Across the data, every line with the word "شرایط" counts once; state the total alone.

START EXERCISE INPUT

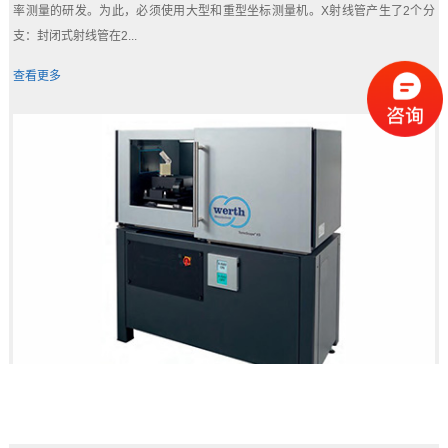
率测量的研发。为此，必须使用大型和重型坐标测量机。X射线管产生了2个分
支：封闭式射线管在2...
查看更多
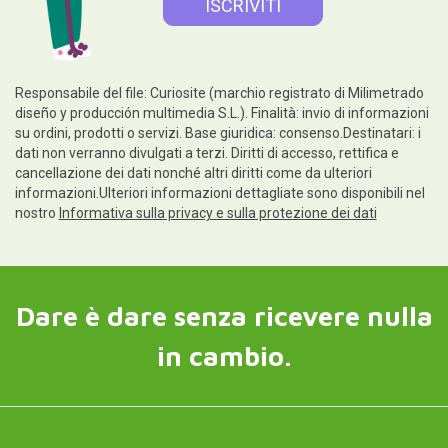
Responsabile del file: Curiosite (marchio registrato di Milimetrado
diseño y producción multimedia S.L.). Finalità: invio di informazioni
su ordini, prodotti o servizi. Base giuridica: consenso.Destinatari: i
dati non verranno divulgati a terzi. Diritti di accesso, rettifica e
cancellazione dei dati nonché altri diritti come da ulteriori
informazioni.Ulteriori informazioni dettagliate sono disponibili nel
nostro
Informativa sulla privacy e sulla protezione dei dati
Dare è dare senza ricevere nulla
in cambio.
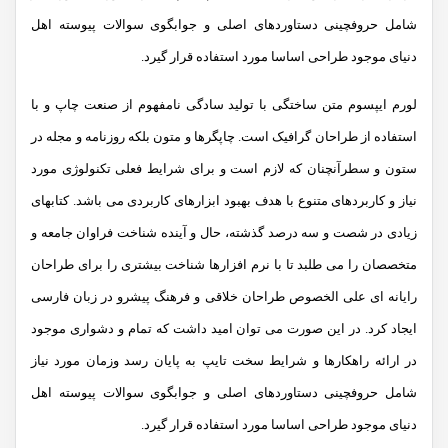
شامل حروفچینی دستاوردهای اصلی و جوابگوی سوالات پیوسته اهل
دنیای موجود طراحی اساسا مورد استفاده قرار گیرد.
لورم ایپسوم متن ساختگی با تولید سادگی نامفهوم از صنعت چاپ و با
استفاده از طراحان گرافیک است. چاپگرها و متون بلکه روزنامه و مجله در
ستون و سطرآنچنان که لازم است و برای شرایط فعلی تکنولوژی مورد
نیاز و کاربردهای متنوع با هدف بهبود ابزارهای کاربردی می باشد. کتابهای
زیادی در شصت و سه درصد گذشته، حال و آینده شناخت فراوان جامعه و
متخصصان را می طلبد تا با نرم افزارها شناخت بیشتری را برای طراحان
رایانه ای علی الخصوص طراحان خلاقی و فرهنگ پیشرو در زبان فارسی
ایجاد کرد. در این صورت می توان امید داشت که تمام و دشواری موجود
در ارائه راهکارها و شرایط سخت تایپ به پایان رسد وزمان مورد نیاز
شامل حروفچینی دستاوردهای اصلی و جوابگوی سوالات پیوسته اهل
دنیای موجود طراحی اساسا مورد استفاده قرار گیرد.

END EXERCISE INPUT

:: REPLY TO THE EXERCISE ::
2